Fianna Fáil promises farmers an ‘island of Ireland’ beef label
Fianna Fáil has committed to introducing ‘island of Ireland’ suckler beef label if voted into government.
Fianna Fáil Agriculture Spokesperson Éamon Ó Cuív says creating an island of Ireland suckler beef label will further promote and give premium protection for Irish beef in international markets.
O Cuiv says Fianna Fáil has consistently supported policies to enhance all-Ireland co-operation.
“In government, we will work jointly in co-operation with the Northern Ireland executive to advance this proposal as it will be mutually beneficial to all beef farmers on the island.
“We are firmly committed to ensuring that the ‘nomad’ status of Irish beef born in the West, reared in the East and South and finished and slaughtered in the North is abolished and that all beef born and bred on the island of Ireland can be sold as Irish beef,” O Cuiv said.

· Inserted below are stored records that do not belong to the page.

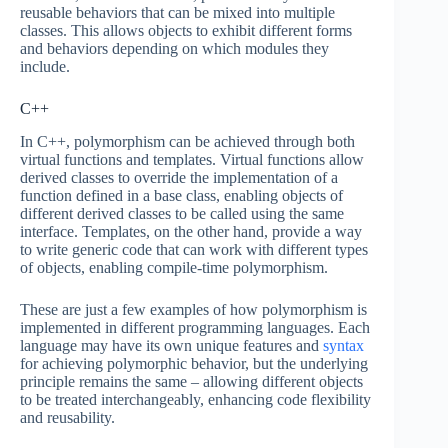
reusable behaviors that can be mixed into multiple
classes. This allows objects to exhibit different forms
and behaviors depending on which modules they
include.
C++
In C++, polymorphism can be achieved through both
virtual functions and templates. Virtual functions allow
derived classes to override the implementation of a
function defined in a base class, enabling objects of
different derived classes to be called using the same
interface. Templates, on the other hand, provide a way
to write generic code that can work with different types
of objects, enabling compile-time polymorphism.
These are just a few examples of how polymorphism is
implemented in different programming languages. Each
language may have its own unique features and
syntax
for achieving polymorphic behavior, but the underlying
principle remains the same – allowing different objects
to be treated interchangeably, enhancing code flexibility
and reusability.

However, current EU consumer regulations stipulate that such nomadic Irish beef cannot be labelled with a single country of origin as cattle reared in Ireland and finished in the North not permitted to be labelled as Irish produce.

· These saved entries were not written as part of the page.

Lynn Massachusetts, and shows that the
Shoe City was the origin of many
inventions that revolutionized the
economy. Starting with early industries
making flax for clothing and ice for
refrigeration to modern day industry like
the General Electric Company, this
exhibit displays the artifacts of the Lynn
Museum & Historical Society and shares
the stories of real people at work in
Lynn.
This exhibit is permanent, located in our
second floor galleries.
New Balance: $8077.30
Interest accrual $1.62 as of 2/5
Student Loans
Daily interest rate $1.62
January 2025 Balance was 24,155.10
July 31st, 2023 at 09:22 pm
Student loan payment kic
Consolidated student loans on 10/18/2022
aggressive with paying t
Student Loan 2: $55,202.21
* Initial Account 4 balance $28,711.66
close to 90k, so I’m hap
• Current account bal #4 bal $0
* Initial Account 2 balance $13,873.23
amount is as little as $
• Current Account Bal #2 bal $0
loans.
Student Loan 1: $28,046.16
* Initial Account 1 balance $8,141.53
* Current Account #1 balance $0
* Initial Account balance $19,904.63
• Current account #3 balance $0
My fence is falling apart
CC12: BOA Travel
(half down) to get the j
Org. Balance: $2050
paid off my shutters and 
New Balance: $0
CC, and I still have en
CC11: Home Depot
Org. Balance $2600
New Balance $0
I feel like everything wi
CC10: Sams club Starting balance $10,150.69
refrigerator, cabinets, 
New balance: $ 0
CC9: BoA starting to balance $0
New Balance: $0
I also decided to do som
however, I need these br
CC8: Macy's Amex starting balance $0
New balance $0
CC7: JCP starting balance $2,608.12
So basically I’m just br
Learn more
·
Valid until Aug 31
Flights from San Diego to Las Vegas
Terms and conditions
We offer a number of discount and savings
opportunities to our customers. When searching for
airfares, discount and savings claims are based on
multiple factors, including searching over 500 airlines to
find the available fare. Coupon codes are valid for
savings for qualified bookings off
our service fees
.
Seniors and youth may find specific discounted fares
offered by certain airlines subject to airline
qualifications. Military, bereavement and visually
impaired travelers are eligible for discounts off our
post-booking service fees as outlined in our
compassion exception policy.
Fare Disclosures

O Cuiv says this nomadic phenomenon is being exploited by processors and retailers in abusing market dominance in the food chain and issuing penalties on many farmers producing traditional Irish beef.

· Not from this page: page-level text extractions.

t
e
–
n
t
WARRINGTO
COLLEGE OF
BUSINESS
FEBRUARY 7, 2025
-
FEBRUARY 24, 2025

Fianna Fáil believes that this is not only unfair dominance in the food supply chain, but goes against the very nature of the EU Single Market.
Fianna Fail solution
To deal with this scenario, Fianna Fail proposes that an Island of Ireland label be put forward as a distinct regional geographical area, covering both jurisdictions.
“This regional approach has been successful in the UK with Scottish beef attaining a GI label, while Welsh lamb and beef have also succeeded with such regional labelling applications.
“There has been another significant development with the European Commission brokering an agreement for geographical protection for Halloumi/Hellim cheese for both jurisdictions on the island of Cyprus under an EU protected designation of origin scheme,” O Cuiv says.
He says Irish beef has a long defined history on the island prior to any onset of the current political jurisdictions, with a unique low carbon, high quality grass based method of production over a common land mass.
“Through this policy measure, we are safeguarding a fairer future, improved farm profitability and ensuring beef is designated as Irish if born reared and finished on the island.”